House of Fraser Review – Mobile score 17/25
First Impressions 3/5
House of Fraser’s mobile site is certainly not the most visually exciting retail site out there, but it’s very intuitive for touch screen users – who are clearly the majority of today’s mobile shoppers. Page load times are noticeably fast, even on 3G, which will surely to be rewarded with improved conversion rates.
I really rate the double tap feature to zoom images … particularly important when you’re in-store with the other hand carrying shopping bags or holding a coffee.
Good to see the call centre number displayed at all times making it easy for shoppers wanting product info or availability from a real person. In one click they can be get answers to queries without having to trawl through the site to find it.
House of Fraser clearly puts the customer first …. I suspect a serious commitment to understanding what shoppers want in focus groups, and significant user testing before the site was relaunched.
Areas to improve
I reckon the bar at the top which hosts the navigation tools is just too small for seasoned mobile shoppers and to customers new to mobile shopping with limited time on their hands.
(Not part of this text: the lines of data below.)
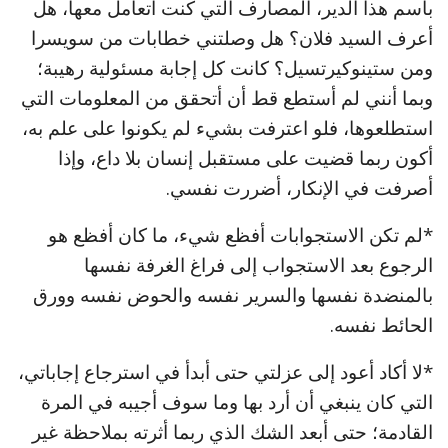
باسم هذا الدير، المصارف التي كنت أتعامل معها، هل
أعرف السيد فلان؟ هل وصلتني خطابات من سويسرا
ومن ستينوكيرتسيل؟ كانت كل إجابة مسئولية رهيبة؛
وبما أنني لم أستطع قط أن أتحقق من المعلومات التي
استطلعوها، فلو اعترفت بشيء لم يكونوا على علم به،
أكون ربما قضيت على مستقبل إنسان بلا داع، وإذا
أصرفت في الإنكار، أضررت نفسي.
*لم تكن الاستجوابات أفظع شيء، ما كان أفظع هو
الرجوع بعد الاستجواب إلى فراغ الغرفة نفسها
بالمنضدة نفسها والسرير نفسه والحوض نفسه وورق
الحائط نفسه.
*لا أكاد أعود إلى عزلتي حتى أبدأ في استرجاع إجاباتي،
التي كان ينبغي أن أرد بها وما سوف أجيبه في المرة
القادمة؛ حتى أبعد الشك الذي ربما أثرته بملاحظة غير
It could be easier to search and browse for a product. Both points would be resolved by making the top bar larger and more prominent on the homepage.
The store locator, also at the top of the homepage, is a must have for today’s mobile retail site – but it would be a better user experience for all “on the go” mobile shoppers to utilize location services and return the nearest store rather than expect the browser to insert a post code.
Search and Navigation 4/5
It’s clear that House of Fraser has brought the mindset of the shopper to the heart of the site architecture. The site uses three or four adaptive templates for different screen sizes – from TV to PC to tablet to smartphones – and overlays responsiveness within adaptive template. When the screen size exceeds each threshold, different templates are used dynamically.
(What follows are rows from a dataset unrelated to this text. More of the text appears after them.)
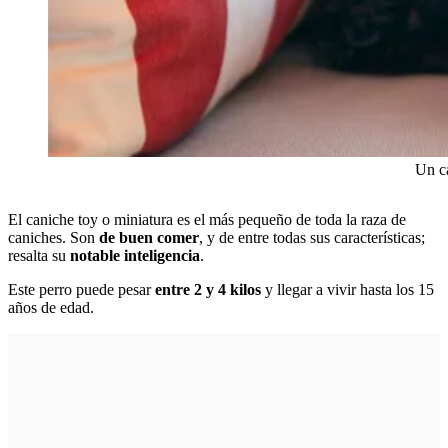
Un c
El caniche toy o miniatura es el más pequeño de toda la raza de
caniches. Son
de buen comer
, y de entre todas sus características;
resalta su
notable inteligencia
.
Este perro puede pesar
entre 2 y 4 kilos
y llegar a vivir hasta los 15
años de edad.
When searching for products and navigating around the site there’s a real focus on speed. Pages load quickly, which provides a great browsing experience even when not connected to WiFi.
Search and navigation makes use of gesture functions – for example swiping across for menu reveals.
Searching for products is relatively easy. Top level search is by department or by brand. Once this is selected the search can be refined by various options. It takes a few more clicks to reach your desired item than other mobile sites I have used, but because the loading time is so quick this isn’t an issue.
The “infinite scroll” feature brings the site in line with the world’s most popular image based sites – like Instagram or Pinterest – rather than being confined to old school thinking about Above the Fold vs Below The Fold.
Areas to improve
To achieve quick loading time, it looks like House of Fraser has sacrificed image quality. This seems like a major concession, but when you click on a specific product to look at it in further detail, the image quality improves so this is not a huge issue.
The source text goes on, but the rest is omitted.